Il tono nichilista ritorna nell’ultima sezione, “Dopo la battaglia”, anche se “La guerra privata è finita” (p.53). Le storture e l’effimero di una società consumistica, le sue drammatiche guerre, le minacce nucleari, sono ora trattate duramente, con tono beffardo: “Il cibo inghiottito non ci nutre” e “Non c’è l’arsenico in questa torta/ c’è solo che siamo a dieta…potremmo morire tutti all’istante/ Tutto è diventato possibile/ Prima o dopo il bollettino ufficiale/ Anche che qualcuno alla fine si salva.” (p.56). Implicita denuncia dell’incapacità di reazione degli esseri umani di fronte allo sfacelo, che li destina all’autodistruzione.
Dopo tanto cammino, il ritorno alla realtà odierna dà nuovamente spazio al sogno:”. Finalmente ho fatto un sogno/ Che non era un presagio era/ […] promessa che la tavola è una terra/ Sulla quale nessuno chiede permesso.” (p.59) Un mondo di eguali, senza confini, civilmente aperto all’accoglienza, senza distinzione alcuna, ecco l’utopia mai rivelata. Significa forse che il sogno, quello supremo, con la S maiuscola consente finalmente la speranza?

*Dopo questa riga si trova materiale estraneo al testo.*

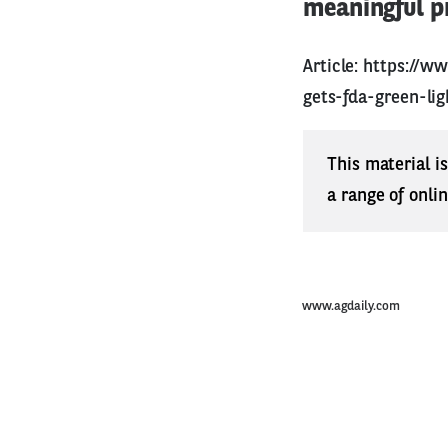
meaningful p
Article:
https://ww
gets-fda-green-lig
This material i
a range of onli
www.agdaily.com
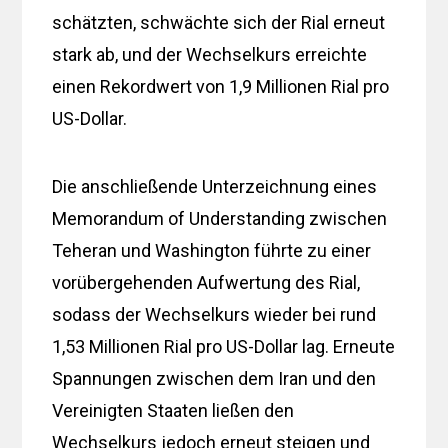
schätzten, schwächte sich der Rial erneut
stark ab, und der Wechselkurs erreichte
einen Rekordwert von 1,9 Millionen Rial pro
US-Dollar.
Die anschließende Unterzeichnung eines
Memorandum of Understanding zwischen
Teheran und Washington führte zu einer
vorübergehenden Aufwertung des Rial,
sodass der Wechselkurs wieder bei rund
1,53 Millionen Rial pro US-Dollar lag. Erneute
Spannungen zwischen dem Iran und den
Vereinigten Staaten ließen den
Wechselkurs jedoch erneut steigen und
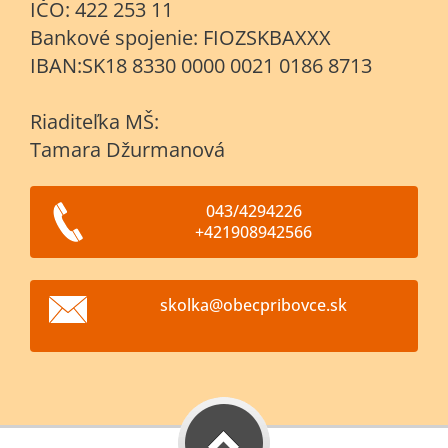
IČO: 422 253 11
Bankové spojenie: FIOZSKBAXXX
IBAN:SK18 8330 0000 0021 0186 8713
Riaditeľka MŠ:
Tamara Džurmanová
043/4294226
+421908942566
skolka@o
becpribo
vce.sk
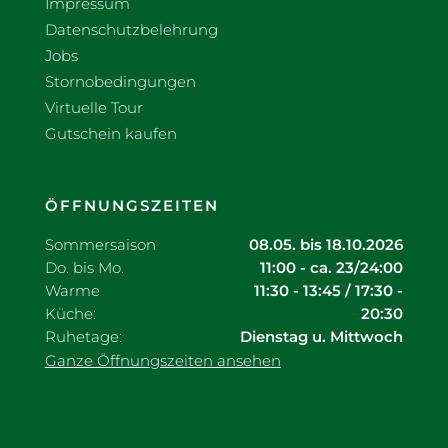
Impressum
Datenschutzbelehrung
Jobs
Stornobedingungen
Virtuelle Tour
Gutschein kaufen
ÖFFNUNGSZEITEN
Sommersaison
08.05. bis 18.10.2026
Do. bis Mo.
11:00 - ca. 23/24:00
Warme
11:30 - 13:45 / 17:30 -
Küche:
20:30
Ruhetage:
Dienstag u. Mittwoch
Ganze Öffnungszeiten ansehen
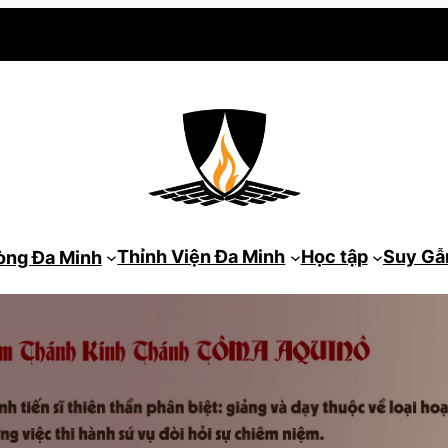
Thỉnh Viện Đa Minh
Học tập
Suy G
òng Đa Minh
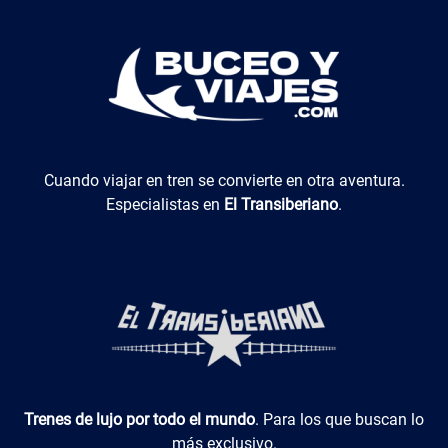
El Transiberiano
Cuando viajar en tren se convierte en otra aventura.
Especialistas en
El Transiberiano
.
Luxotren
Trenes de lujo por todo el mundo
. Para los que buscan lo
más exclusivo.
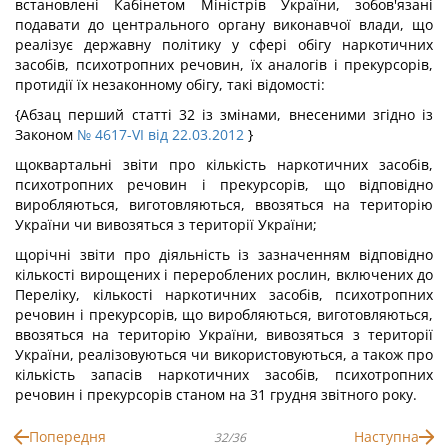
встановлені Кабінетом Міністрів України, зобов'язані
подавати до центрального органу виконавчої влади, що
реалізує державну політику у сфері обігу наркотичних
засобів, психотропних речовин, їх аналогів і прекурсорів,
протидії їх незаконному обігу, такі відомості:
{Абзац перший статті 32 із змінами, внесеними згідно із
Законом
№ 4617-VI від 22.03.2012
}
щоквартальні звіти про кількість наркотичних засобів,
психотропних речовин і прекурсорів, що відповідно
виробляються, виготовляються, ввозяться на територію
України чи вивозяться з території України;
щорічні звіти про діяльність із зазначенням відповідно
кількості вирощених і перероблених рослин, включених до
Переліку, кількості наркотичних засобів, психотропних
речовин і прекурсорів, що виробляються, виготовляються,
ввозяться на територію України, вивозяться з території
України, реалізовуються чи використовуються, а також про
кількість запасів наркотичних засобів, психотропних
речовин і прекурсорів станом на 31 грудня звітного року.
Попередня
Наступна
32/36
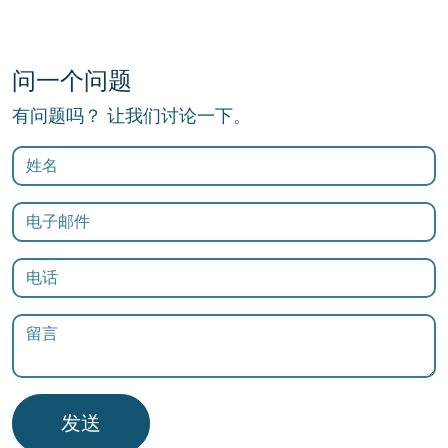
问一个问题
有问题吗？ 让我们讨论一下。
发送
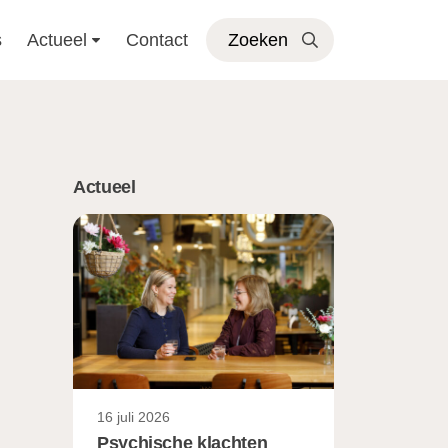
s
Actueel
Contact
Zoeken
Actueel
16 juli 2026
Psychische klachten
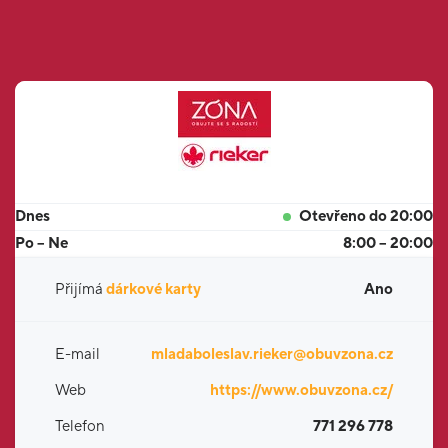
Dnes
Otevřeno do 20:00
Po – Ne
8:00 – 20:00
Přijímá
dárkové karty
Ano
E-mail
mladaboleslav.rieker@obuvzona.cz
Web
https://www.obuvzona.cz/
Telefon
771 296 778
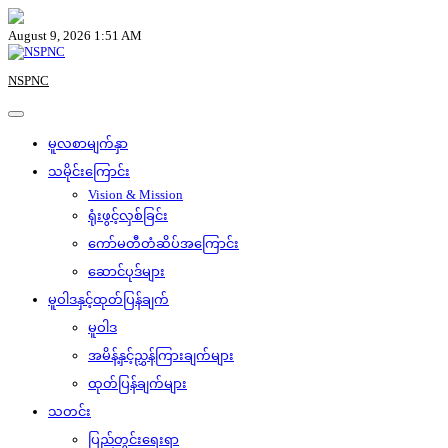
Skip
to
August 9, 2026 1:51 AM
content
NSPNC
မူလစာမျက်နှာ
သမိုင်းကြောင်း
Vision & Mission
ရုံးဖွင့်လှစ်ခြင်း
ကော်မတီတံဆိပ်အကြောင်း
ဆောင်ပုဒ်များ
မူဝါဒနှင့်ထုတ်ပြန်ချက်
မူဝါဒ
အမိန့်နှင့်ညွှန်ကြားချက်များ
ထုတ်ပြန်ချက်များ
သတင်း
ပြည်တွင်းရေးရာ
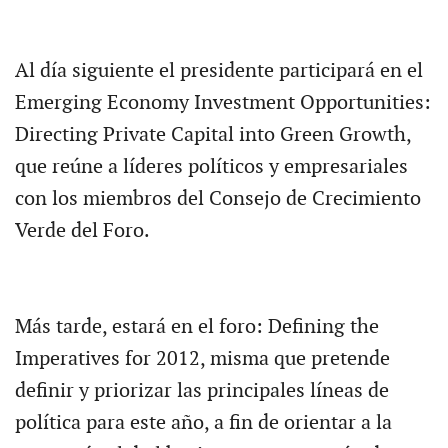
Al día siguiente el presidente participará en el
Emerging Economy Investment Opportunities:
Directing Private Capital into Green Growth,
que reúne a líderes políticos y empresariales
con los miembros del Consejo de Crecimiento
Verde del Foro.
Más tarde, estará en el foro: Defining the
Imperatives for 2012, misma que pretende
definir y priorizar las principales líneas de
política para este año, a fin de orientar a la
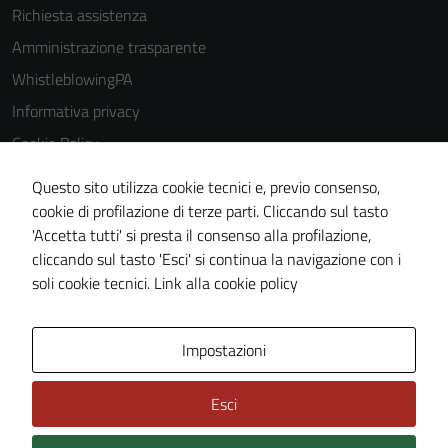
Richiesta assistenza
Amministrazione trasparente
WhistleblowingPA
Informativa privacy
Cookie Policy
Note legali
Questo sito utilizza cookie tecnici e, previo consenso,
Dichiarazione di accessibilità
cookie di profilazione di terze parti. Cliccando sul tasto
'Accetta tutti' si presta il consenso alla profilazione,
Piano di miglioramento del sito
cliccando sul tasto 'Esci' si continua la navigazione con i
Certificazione sistema gestione qualità
soli cookie tecnici.
Link alla cookie policy
Area Privata
Impostazioni
Esci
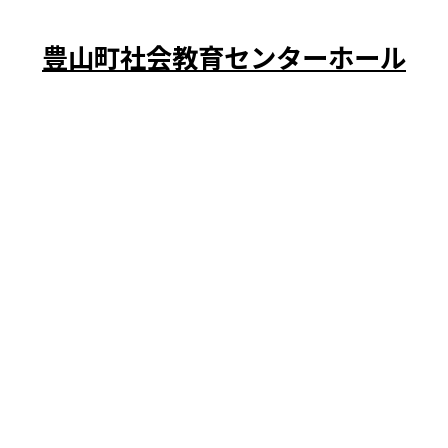
jisyu-cat:
愛知県
豊山町社会教育センターホール
映画「ウナイ」上映及びPFAS問題学習会
上映日時：7月12日(日)
上映時間（予定）：13:30-
上映会場：豊山町社会教育センターホール
入場料：1,000円
民の生活と健康を守る会／安心・安全に暮らせる北名古
検索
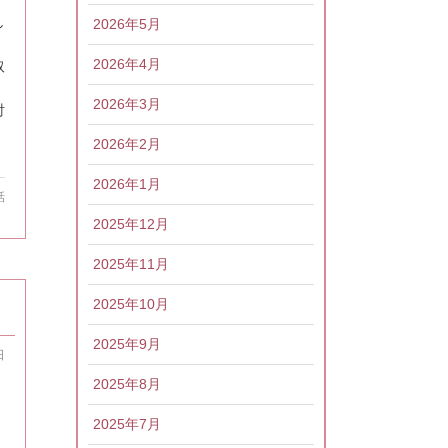
し
2026年5月
2026年4月
取
2026年3月
討
2026年2月
2026年1月
話
2025年12月
2025年11月
2025年10月
2025年9月
日
2025年8月
2025年7月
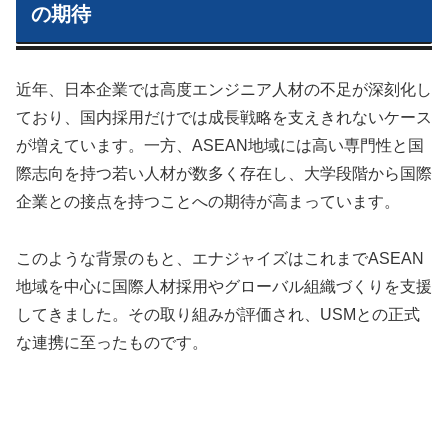
の期待
近年、日本企業では高度エンジニア人材の不足が深刻化し
ており、国内採用だけでは成長戦略を支えきれないケース
が増えています。一方、ASEAN地域には高い専門性と国
際志向を持つ若い人材が数多く存在し、大学段階から国際
企業との接点を持つことへの期待が高まっています。
このような背景のもと、エナジャイズはこれまでASEAN
地域を中心に国際人材採用やグローバル組織づくりを支援
してきました。その取り組みが評価され、USMとの正式
な連携に至ったものです。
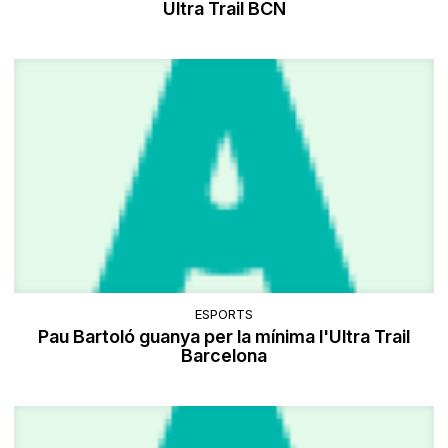
Ultra Trail BCN
ESPORTS
Pau Bartoló guanya per la mínima l'Ultra Trail
Barcelona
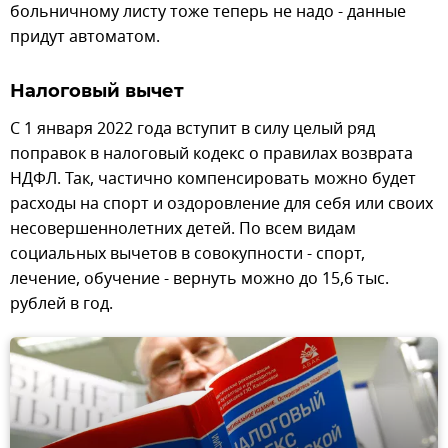
больничному листу тоже теперь не надо - данные
придут автоматом.
Налоговый вычет
С 1 января 2022 года вступит в силу целый ряд
поправок в налоговый кодекс о правилах возврата
НДФЛ. Так, частично компенсировать можно будет
расходы на спорт и оздоровление для себя или своих
несовершеннолетних детей. По всем видам
социальных вычетов в совокупности - спорт,
лечение, обучение - вернуть можно до 15,6 тыс.
рублей в год.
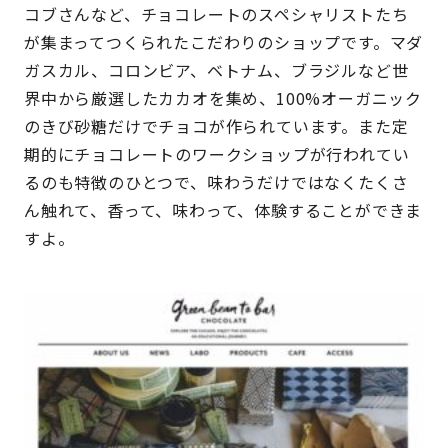
コブさんなど、チョコレートのスペシャリストたち
が集まってつくられたこだわりのショップです。マダ
ガスカル、コロンビア、ベトナム、ブラジルなど世
界中から厳選したカカオを集め、100%オーガニック
のきび砂糖だけでチョコが作られています。また定
期的にチョコレートのワークショップが行われてい
るのも特徴のひとつで、味わうだけではなくたくさ
ん触れて、香って、味わって、体験することができま
すよ。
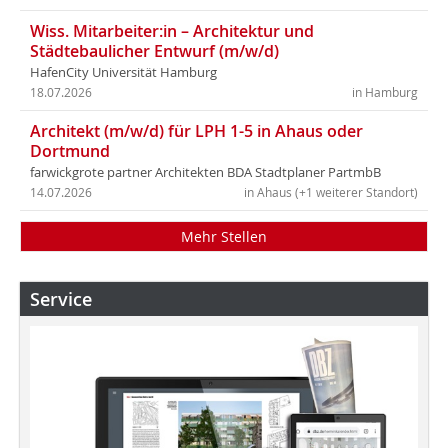
Wiss. Mitarbeiter:in – Architektur und
Städtebaulicher Entwurf (m/w/d)
HafenCity Universität Hamburg
18.07.2026
in Hamburg
Architekt (m/w/d) für LPH 1-5 in Ahaus oder
Dortmund
farwickgrote partner Architekten BDA Stadtplaner PartmbB
14.07.2026
in Ahaus (+1 weiterer Standort)
Mehr Stellen
Service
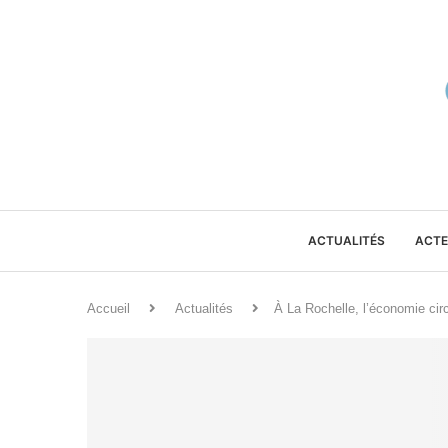
ACTUALITÉS
ACTE
Accueil
Actualités
À La Rochelle, l’économie cir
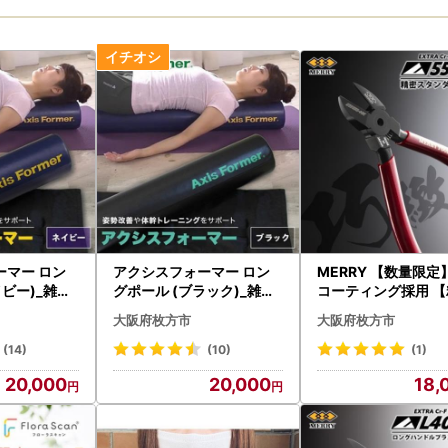
ーマー ロン
アクシスフォーマー ロン
MERRY 【数量限定
イビー)_雑貨
グポール (ブラック)_雑貨
コーティング採用 【
・日用品 スポーツ・アウ
】スタンダードニッ
大阪府枚方市
大阪府枚方市
1035023
トドア用品 _【1035022
5S-HK】 1セット_
】
日用品 日用品 _【1573758
(14)
(10)
(1)
】
20,000
20,000
18,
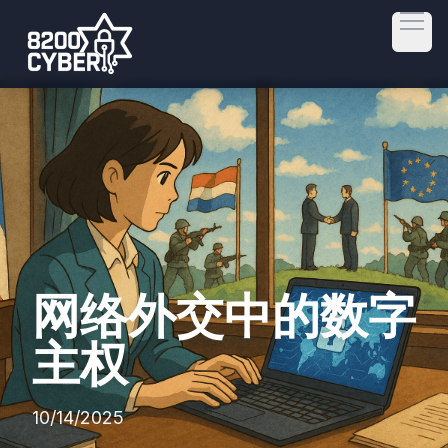
Open
网络外交中的数字
主权
10/14/2025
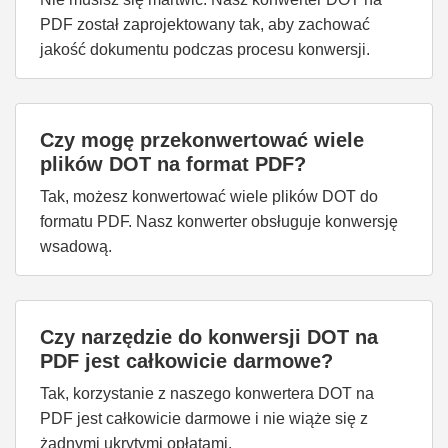
PDF został zaprojektowany tak, aby zachować
jakość dokumentu podczas procesu konwersji.
Czy mogę przekonwertować wiele
plików DOT na format PDF?
Tak, możesz konwertować wiele plików DOT do
formatu PDF. Nasz konwerter obsługuje konwersję
wsadową.
Czy narzędzie do konwersji DOT na
PDF jest całkowicie darmowe?
Tak, korzystanie z naszego konwertera DOT na
PDF jest całkowicie darmowe i nie wiąże się z
żadnymi ukrytymi opłatami.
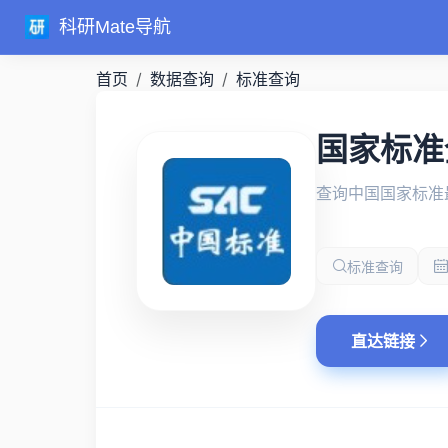
科研Mate导航
首页
数据查询
标准查询
国家标准
查询中国国家标准
标准查询
直达链接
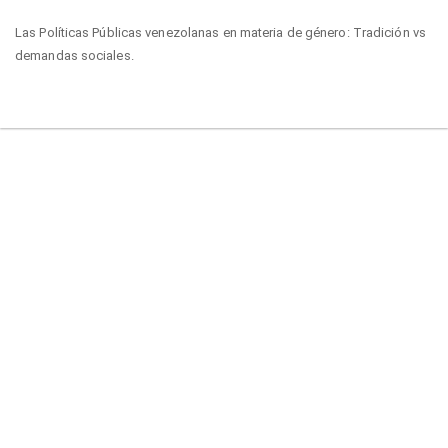
Volver
Las Políticas Públicas venezolanas en materia de género: Tradición vs
a
demandas sociales.
los
detalles
del
De
De
artículo
PD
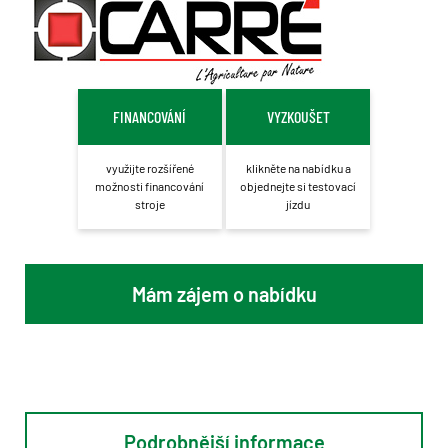
FINANCOVÁNÍ
VYZKOUŠET
využijte rozšířené
klikněte na nabídku a
možnosti financování
objednejte si testovací
stroje
jízdu
Mám zájem o nabídku
Podrobnější informace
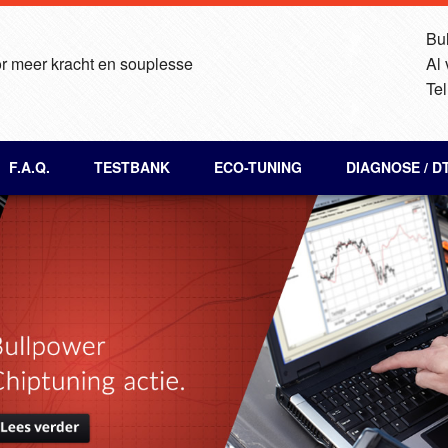
Bul
r meer kracht en souplesse
Al
Tel
F.A.Q.
TESTBANK
ECO-TUNING
DIAGNOSE / D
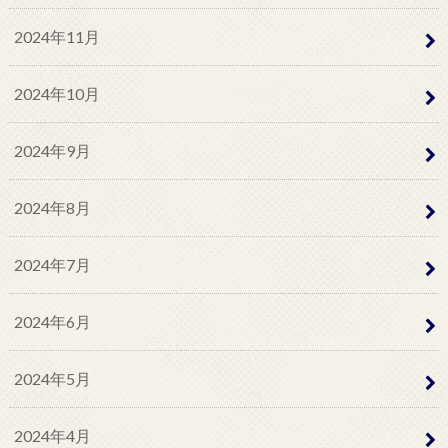
2024年11月
2024年10月
2024年9月
2024年8月
2024年7月
2024年6月
2024年5月
2024年4月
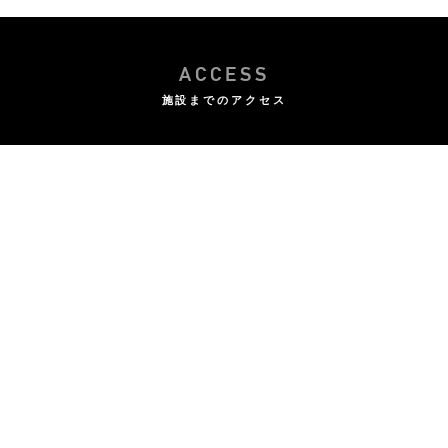
ACCESS
施設までのアクセス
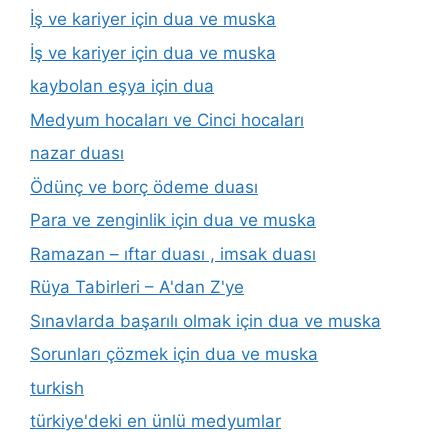
İş ve kariyer için dua ve muska
İş ve kariyer için dua ve muska
kaybolan eşya için dua
Medyum hocaları ve Cinci hocaları
nazar duası
Ödünç ve borç ödeme duası
Para ve zenginlik için dua ve muska
Ramazan – ıftar duası , imsak duası
Rüya Tabirleri – A'dan Z'ye
Sınavlarda başarılı olmak için dua ve muska
Sorunları çözmek için dua ve muska
turkish
türkiye'deki en ünlü medyumlar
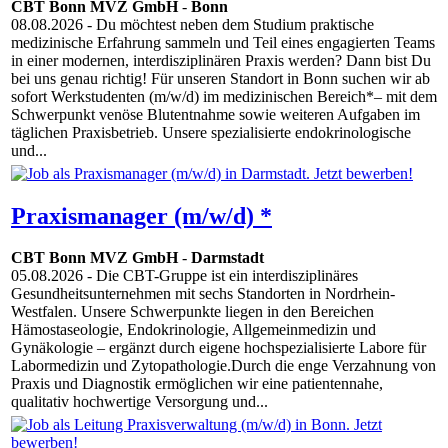
CBT Bonn MVZ GmbH
-
Bonn
08.08.2026
- Du möchtest neben dem Studium praktische
medizinische Erfahrung sammeln und Teil eines engagierten Teams
in einer modernen, interdisziplinären Praxis werden? Dann bist Du
bei uns genau richtig! Für unseren Standort in Bonn suchen wir ab
sofort Werkstudenten (m/w/d) im medizinischen Bereich*– mit dem
Schwerpunkt venöse Blutentnahme sowie weiteren Aufgaben im
täglichen Praxisbetrieb. Unsere spezialisierte endokrinologische
und...
Praxismanager (m/w/d) *
CBT Bonn MVZ GmbH
-
Darmstadt
05.08.2026
- Die CBT-Gruppe ist ein interdisziplinäres
Gesundheitsunternehmen mit sechs Standorten in Nordrhein-
Westfalen. Unsere Schwerpunkte liegen in den Bereichen
Hämostaseologie, Endokrinologie, Allgemeinmedizin und
Gynäkologie – ergänzt durch eigene hochspezialisierte Labore für
Labormedizin und Zytopathologie.Durch die enge Verzahnung von
Praxis und Diagnostik ermöglichen wir eine patientennahe,
qualitativ hochwertige Versorgung und...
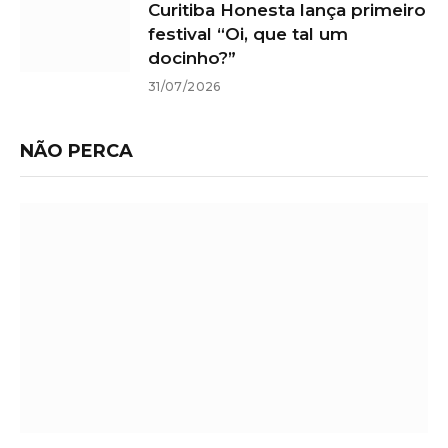
Curitiba Honesta lança primeiro
festival “Oi, que tal um
docinho?”
31/07/2026
NÃO PERCA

Ma la conclusione è significativa: “Non mi aspettavo una guerra/ Per cui non devo combattere/ Eppure sono in trincea/ Con un solo colpo in canna/ Così devo difendere la chiave da passare al prigioniero”. (p.62) Possiamo dedurre dunque che l’apprendistato non avrà fine? Pur se la perdita, cocente, resta. E con un inquietante colpo in canna.
Privo di finale consolatorio, il dramma è raccontato con grande maestria e con fredda passione da un Poeta che pratica l’impegno politico dal basso, muovendosi con consapevolezza nel marasma in cui tutti viviamo. Sognando, però, come chimera, un mondo migliore.